As with many things, it’s hard to discern an exact moment when the phenom peaked and began to wane. But Mick Fanning heading to Unstad, in Norway’s Lofoten Islands to make a Red Bull TV edit in 2016 seems like as good a time to point to as any. 

2019: Jeremy Flores Secures Legacy with 4th CT Win

Unless you’re French, and even if you are, Jeremy Flores is unlikely to rate as your fave surfer of all time.

While generally respected, Jeremy hasn’t always been particularly liked. There have been a few notable PR mishaps, coupled with a general air of apparent disgruntlement that we, the non-paying public, tend to disapprove of in our surf stars.

And yet while there’s been a general thawing of misgiving between Flores and surfing and vice versa in recent years, he’s remained pretty true to his game. Rather than come around the system, it seems surfing has come back to appreciate Jeremy.
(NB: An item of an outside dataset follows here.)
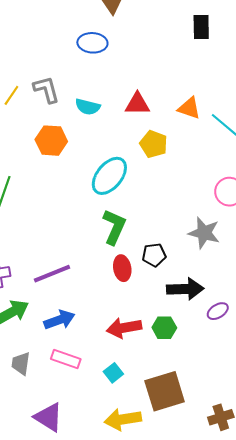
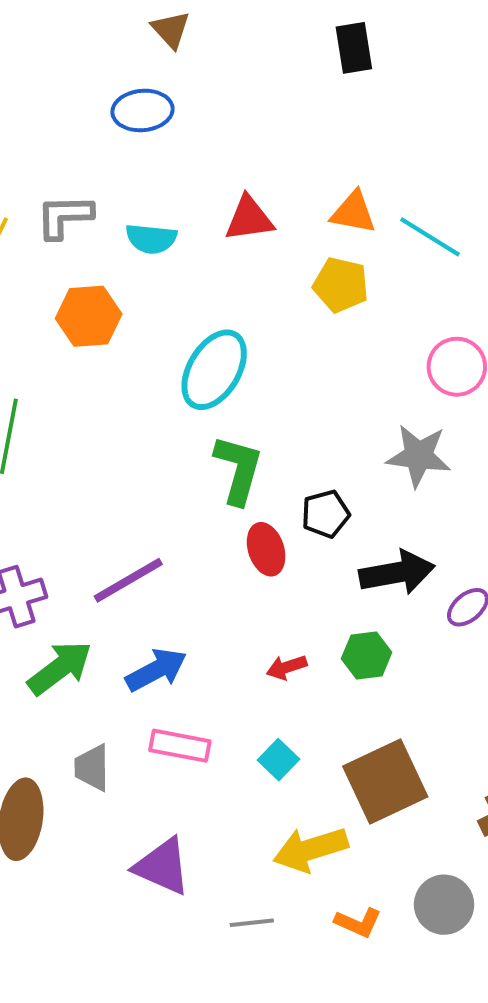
gray L-shape: (46, 90) -> (64, 216), turned -68
yellow pentagon: (154, 144) -> (341, 285), moved
red arrow: (124, 328) -> (287, 667), size x0.6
When he gave his post-heat interview at the Freshwater Pro and revealed to Rosy that he “Can’t take surfing this place seriously, really” it felt like he’d captured the entire surf world zeitgeist somehow.

Rather than being the slightly bitter outlier lemon, Jeremy was suddenly spokesperson for the everyfan.  

For the last few seasons his surfing has been better than ever, and he topped off a notable decade as a CT fixture with his forth CT win, at his home event in France. As a packed beach at la Graviere sang la Marseillaise in delicious evening light this October after a day of thumping shorebreak tubes, very few surf fans anywhere could have begrudged Jeremy a genuinely epic victory.

Coupled with wins at Pipe (2010, 2017) and Teahupoo (2015), Flores’ Quik Pro France win secures his legacy as a legit core lord of global surfing. The surprising part about that? That he’s basically all alone as a European in that regard. Truth is, Europeans (assuming Bourez isn’t included as one) have largely been also-rans on the Championship Tour, perennial requalification doubts. Even Fred Morais, rookie of the year one year, relegated back to the QS the very next, proved just how impressive Jeremy’s record is.

One thing we can be almost certain of, is that in a decade from now Flores is unlikely to still be on Tour. Whether or not a worthy successor comes along in the meantime for him to pass the baton onto remains to be seen.